Myślałam, że emerytura to przywilej

Myślałam, że emerytura  to przywilej

Kilka dni temu na portalu Radomsko 24.pl ukazało się oświadczenie Anny Kulikiewicz, dzisiaj już byłej pracownicy Miejskiego Domu Kultury w Radomsku, w którym dziękowała za lata pracy w kulturze bagaż doświadczeń, wzruszeń, wspomnień związanych z 35-letnią pracą placówce. W rozmowie z naszym portalem, nie ukrywa smutku, goryczy i przekonania, że decyzje o jej odejściu na emeryturę niestety ktoś podjął za nią.

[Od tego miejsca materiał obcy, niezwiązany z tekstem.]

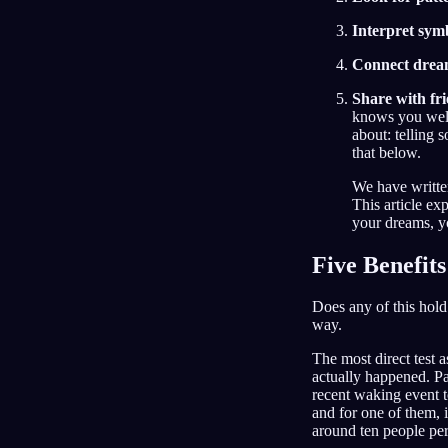
Interpret sym
Connect dream 
Share with fr
knows you well
about: telling
that below.
We have writte
This article ex
your dreams, yo
Five Benefit
Does any of this hold 
way.
The most direct test
actually happened. Pa
recent waking event t
and for one of them,
around ten people per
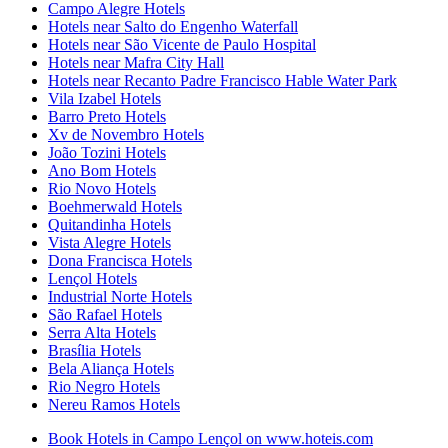
Campo Alegre Hotels
Hotels near Salto do Engenho Waterfall
Hotels near São Vicente de Paulo Hospital
Hotels near Mafra City Hall
Hotels near Recanto Padre Francisco Hable Water Park
Vila Izabel Hotels
Barro Preto Hotels
Xv de Novembro Hotels
João Tozini Hotels
Ano Bom Hotels
Rio Novo Hotels
Boehmerwald Hotels
Quitandinha Hotels
Vista Alegre Hotels
Dona Francisca Hotels
Lençol Hotels
Industrial Norte Hotels
São Rafael Hotels
Serra Alta Hotels
Brasília Hotels
Bela Aliança Hotels
Rio Negro Hotels
Nereu Ramos Hotels
Book Hotels in Campo Lençol on www.hoteis.com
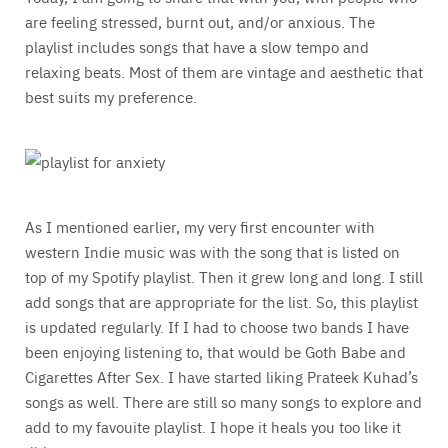
are feeling stressed, burnt out, and/or anxious. The
playlist includes songs that have a slow tempo and
relaxing beats. Most of them are vintage and aesthetic that
best suits my preference.
As I mentioned earlier, my very first encounter with
western Indie music was with the song that is listed on
top of my Spotify playlist. Then it grew long and long. I still
add songs that are appropriate for the list. So, this playlist
is updated regularly. If I had to choose two bands I have
been enjoying listening to, that would be Goth Babe and
Cigarettes After Sex. I have started liking Prateek Kuhad’s
songs as well. There are still so many songs to explore and
add to my favouite playlist. I hope it heals you too like it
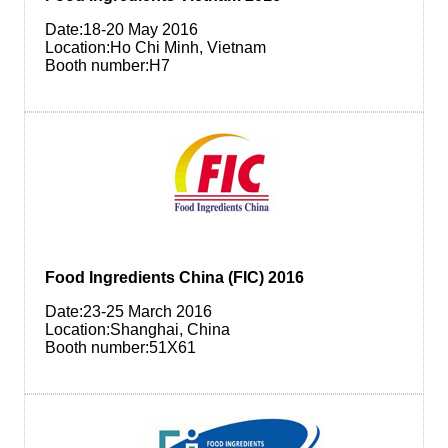
Date:18-20 May 2016
Location:Ho Chi Minh, Vietnam
Booth number:H7
Food Ingredients China (FIC) 2016
Date:23-25 March 2016
Location:Shanghai, China
Booth number:51X61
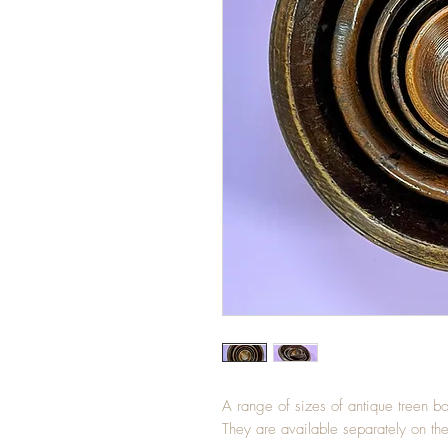
A range of sizes of antique treen
They are available separately on th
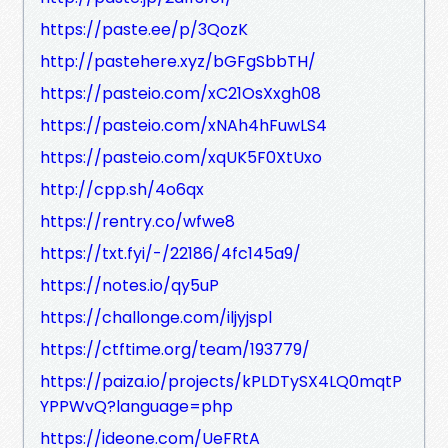
https://paste.ee/p/3QozK
http://pastehere.xyz/bGFgSbbTH/
https://pasteio.com/xC21OsXxgh08
https://pasteio.com/xNAh4hFuwLS4
https://pasteio.com/xqUK5F0XtUxo
http://cpp.sh/4o6qx
https://rentry.co/wfwe8
https://txt.fyi/-/22186/4fc145a9/
https://notes.io/qy5uP
https://challonge.com/iljyjspl
https://ctftime.org/team/193779/
https://paiza.io/projects/kPLDTySX4LQ0mqtP
YPPWvQ?language=php
https://ideone.com/UeFRtA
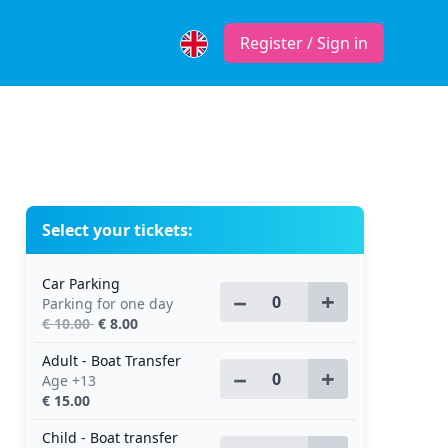
Register / Sign in
Select your tickets:
Car Parking
−
+
Parking for one day
€ 10.00
€ 8.00
Adult - Boat Transfer
−
+
Age +13
€ 15.00
Child - Boat transfer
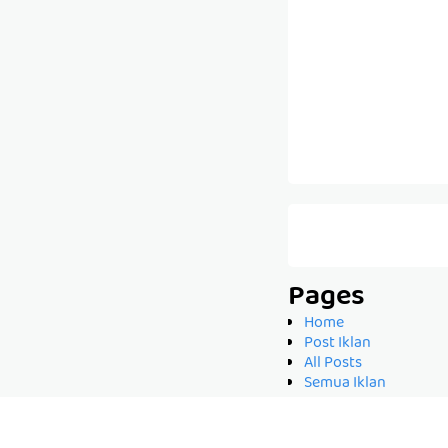
Pages
Home
Post Iklan
All Posts
Semua Iklan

- Zawsze byłam przekonana, że emerytura to przywilej każdego z nas, z którego można skorzystać. Gdy jest człowiek już tego pewny i w pewnym sensie przygotowany i przekonany, że czas to zrobić  – opowiada Anna Kulikiewicz.

- Postawienie mnie w sytuacji, że przez dwa miesiące epidemii koronawirusa, muszę odejść z pracy, bo placówka jest na skraju upadłości finansowej, że trzeba ją ratować, było dla mnie ogromnym zaskoczeniem - dodaje.

Przeczytaj: Krystyna Michalska i Anna Kulikiewicz komentują zwolnienie z pracy w MDK w Radomsku

- Dostałam trzy dni na uporządkowanie swoich spraw związanych z pracą - zdradza w programie „Staszczyk Niezależnie” Anna Kulikiewicz.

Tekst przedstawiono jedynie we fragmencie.